Records shown:
------------------------------

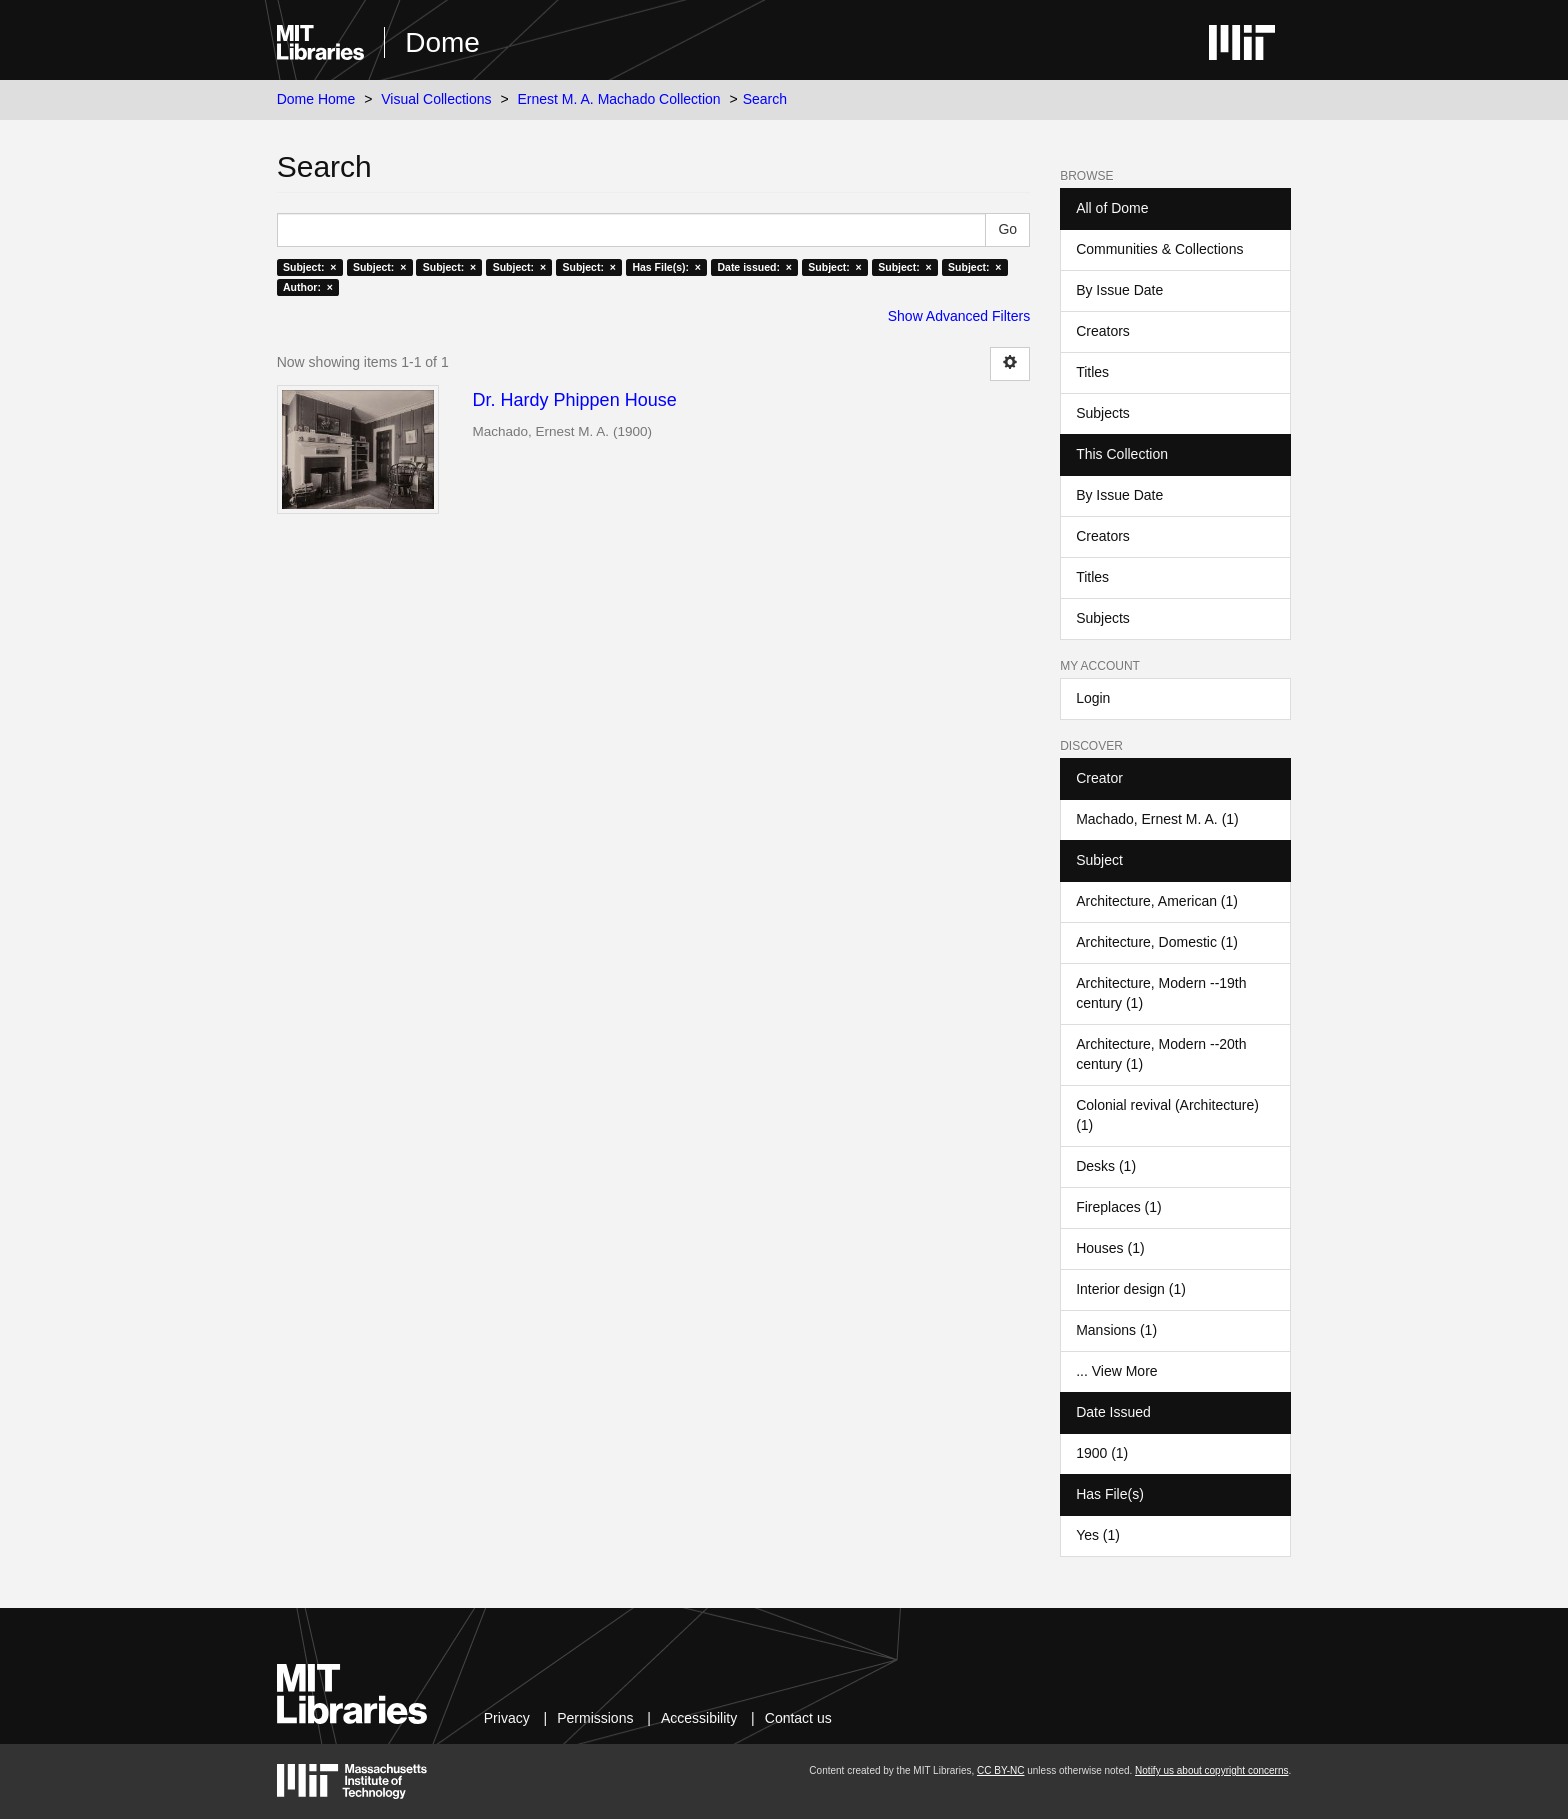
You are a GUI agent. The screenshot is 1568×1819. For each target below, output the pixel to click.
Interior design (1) (1131, 1289)
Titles (1092, 372)
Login (1093, 698)
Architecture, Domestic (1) (1157, 942)
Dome (442, 42)
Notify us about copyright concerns (1211, 1770)
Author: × (308, 287)
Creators (1103, 331)
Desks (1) (1106, 1166)
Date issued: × (754, 267)
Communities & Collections (1159, 249)
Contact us (798, 1718)
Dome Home (316, 99)
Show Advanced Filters (959, 316)
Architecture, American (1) (1157, 901)
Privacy (507, 1718)
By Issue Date (1119, 290)
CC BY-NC (1000, 1770)
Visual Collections (436, 99)
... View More (1116, 1371)
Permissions (595, 1718)
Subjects (1103, 413)
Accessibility (699, 1718)
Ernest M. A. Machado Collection (619, 99)
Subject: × (309, 267)
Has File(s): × (666, 267)
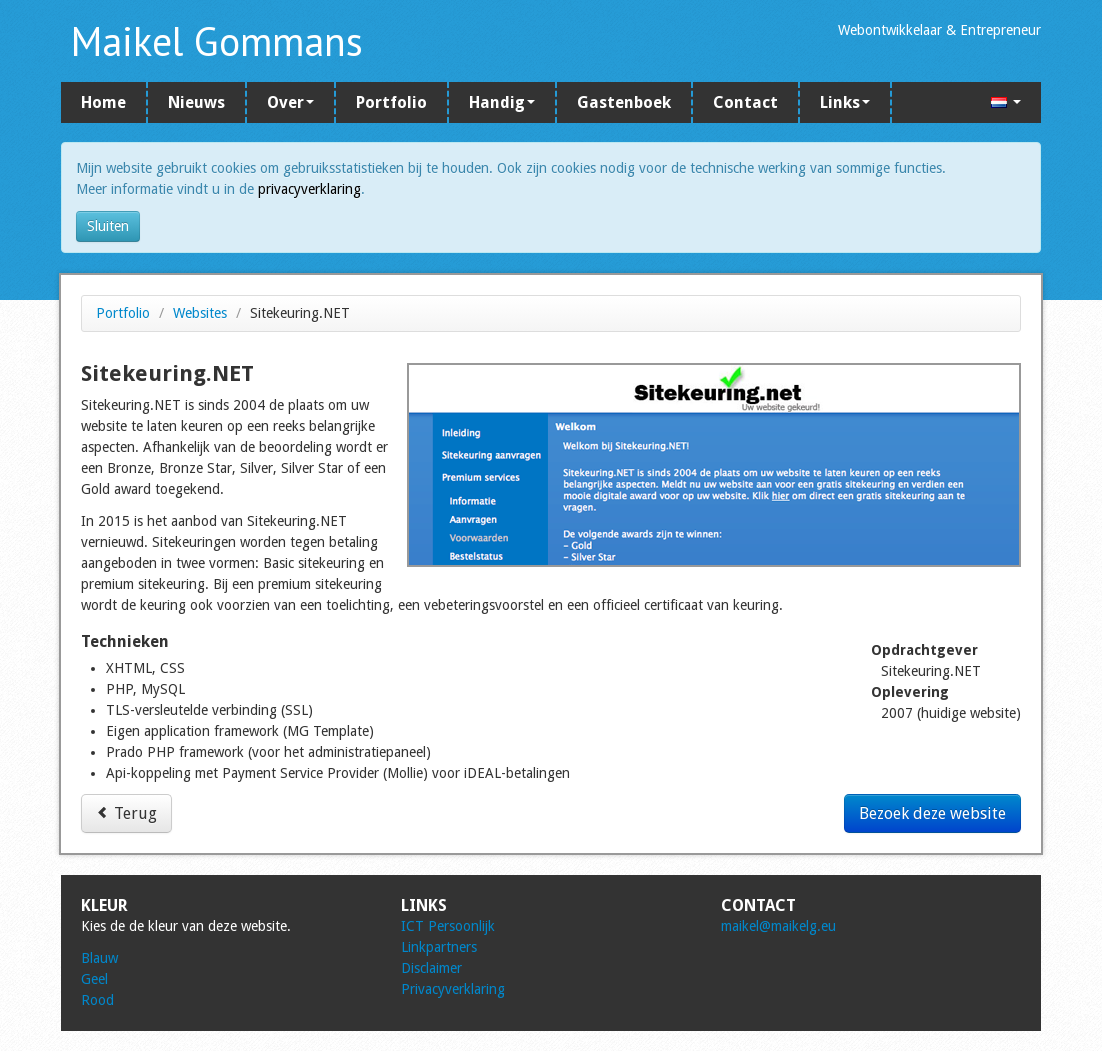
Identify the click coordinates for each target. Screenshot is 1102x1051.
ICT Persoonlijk (448, 926)
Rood (97, 1000)
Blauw (99, 958)
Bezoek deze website (932, 813)
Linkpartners (439, 947)
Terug (126, 813)
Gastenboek (624, 102)
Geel (94, 979)
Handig (502, 102)
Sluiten (108, 226)
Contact (745, 102)
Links (845, 102)
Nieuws (196, 102)
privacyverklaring (309, 189)
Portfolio (391, 102)
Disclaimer (431, 968)
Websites (200, 313)
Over (290, 102)
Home (103, 102)
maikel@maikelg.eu (778, 926)
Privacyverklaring (453, 989)
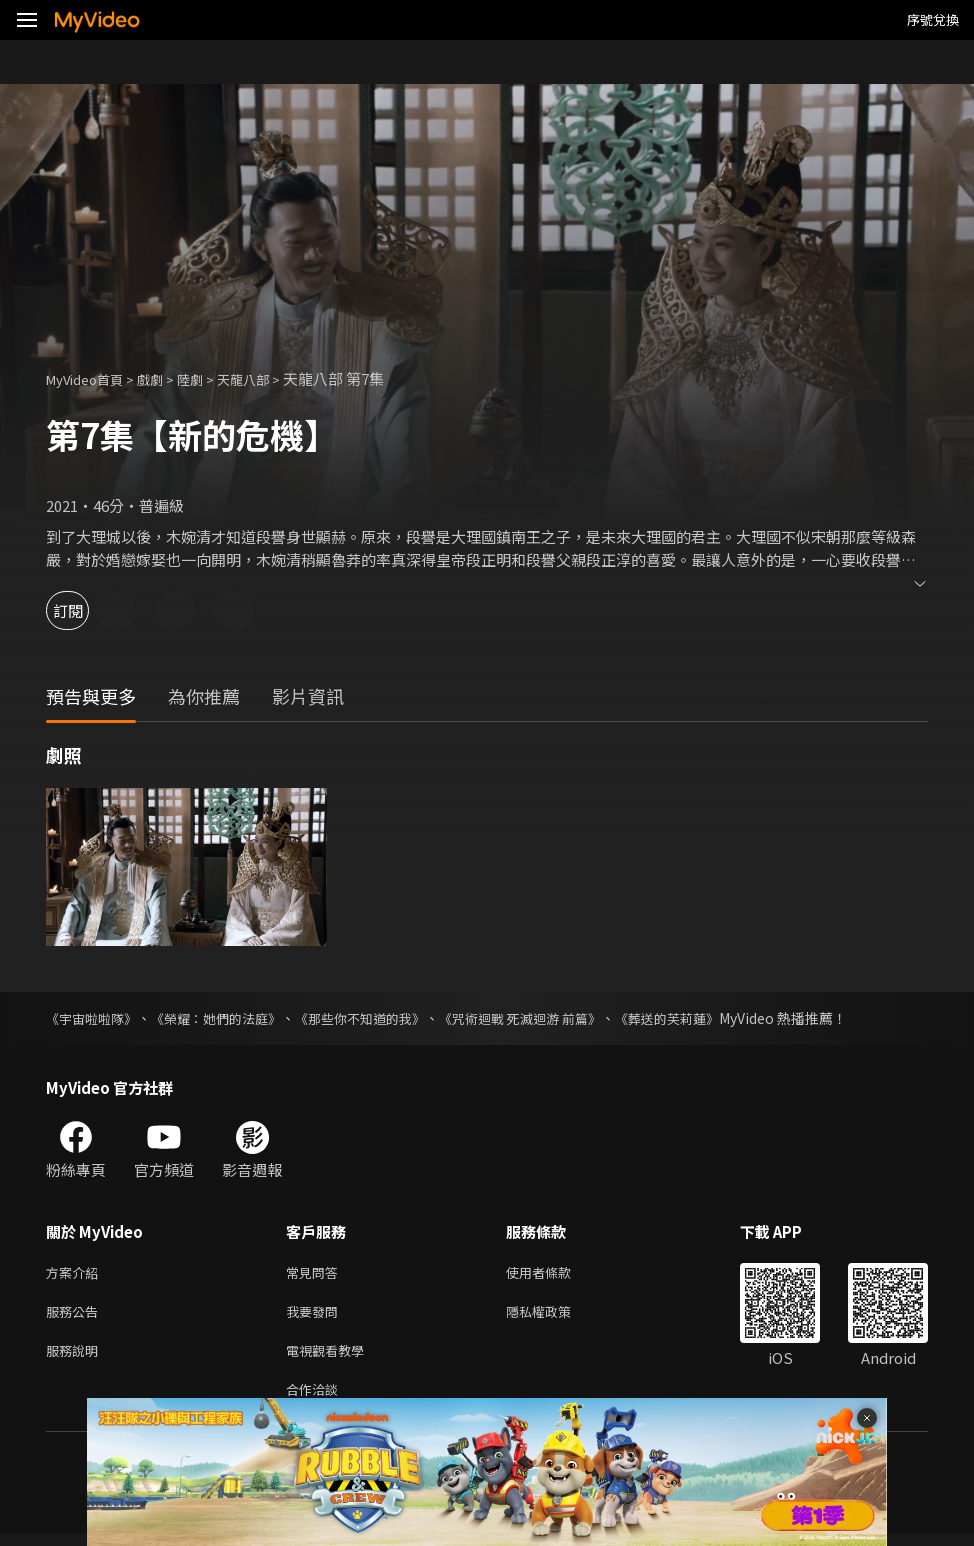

------------------------------

Task instructions:
Looking at the records above, report how many lines contain the word "target". Answer with the number only.

Answer space:
2